Cork Chamber backs unified council

Economy | Fri 18 Sep | Author – Business & Finance
cork

The merger of Cork’s city and county councils, which is now the focus of a major legal challenge, has been backed by Cork Chamber.

The Chamber has urged the Cork community to focus on the positives which a unified Cork local authority would bring to the region and highlighted its disquiet at the unbalanced views.

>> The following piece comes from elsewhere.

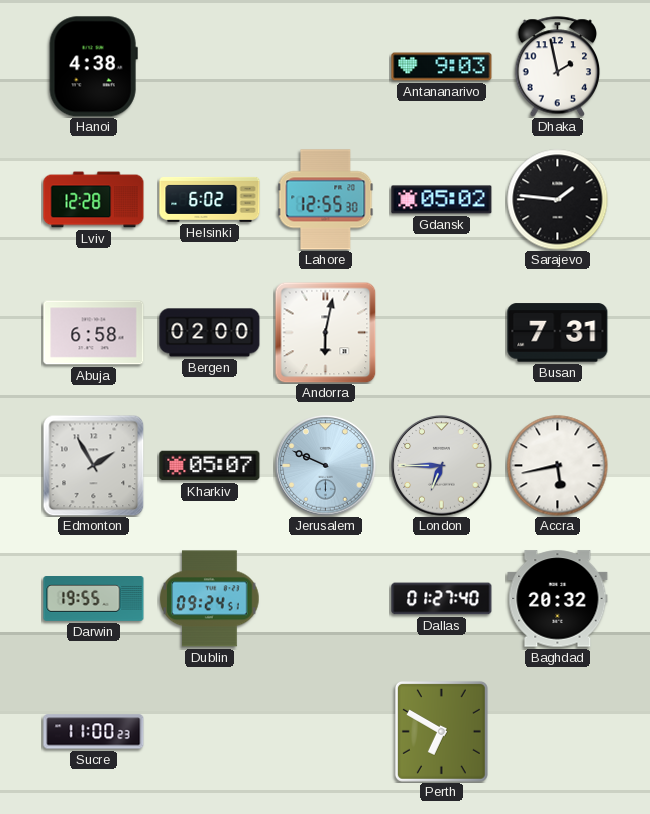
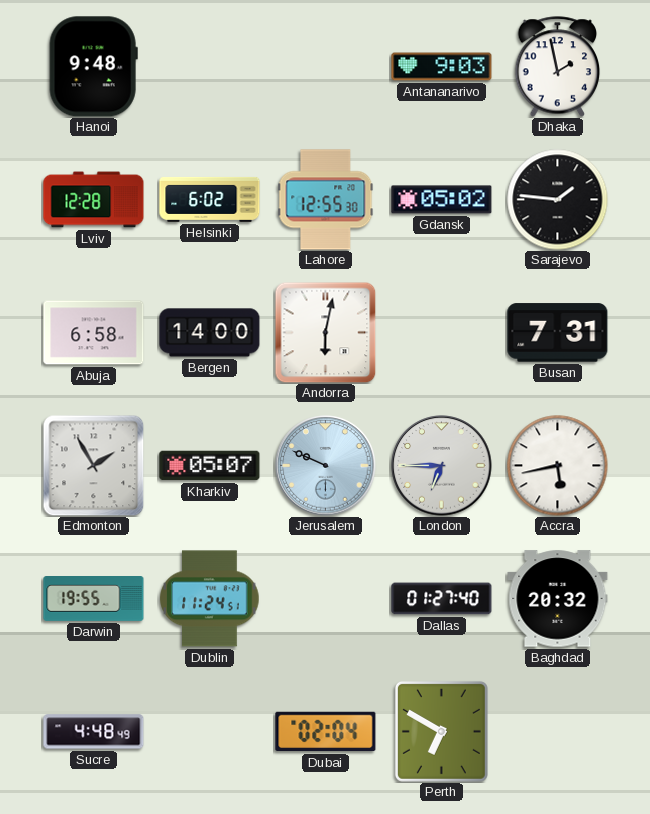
Hanoi: 4:38 -> 9:48
Bergen: 02:00 -> 14:00
Dublin: 09:24 -> 11:24
Sucre: 11:00 -> 4:48
Dubai: none -> 02:04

Chamber president, Barrie O’Connell, said: “It is frustrating from a business perspective that much of the public commentary expressed by adversaries to unification has failed to mention or allude to any of the plethora of benefits associated with unification such as enhanced economic development, jobs growth, faster and more efficient decision making and the abolition of fragmentation across the Cork region on key strategies which currently exist in areas such as tourism, enterprise development and economic policies. It is fundamental that we are in a position to speak with one strong united voice on behalf of a population in excess of 500,000 people. This will unleash opportunities which catapult us on to the world stage and empower us to compete as an international location of substance with some of the best second tier cities on the globe. We should not put ourselves in a position where our relative competiveness is not optimised, so retaining the status quo is not a feasible option”.

Conor Healy, chief executive, Cork Chamber, stated: “Cork Chamber, as a leading business organisation, with deep roots of almost 200 years in representing Cork business is mindful of its position as a significant influencer and the premier forum for policy initiatives enhancing the business environment in the Cork region and as such places a strong emphasis on advocating well-researched evidence-based proposals. Consequently, during the public consultation phase which was open to all interested parties to air their views in advance of the Cork Local Government Review report being developed, Cork Chamber focused on the underlying theme of what is best for Cork in terms of guaranteeing a prosperous and cohesive Cork region which is a self-sustaining economic engine of national growth. Having taken cognisance of and carrying out in-depth research and analysis of available international and national research on the subject, we are confident in the Committee’s recommendation for a unified authority, with a strong metropolitan division at its core as the optimal solution for Cork.”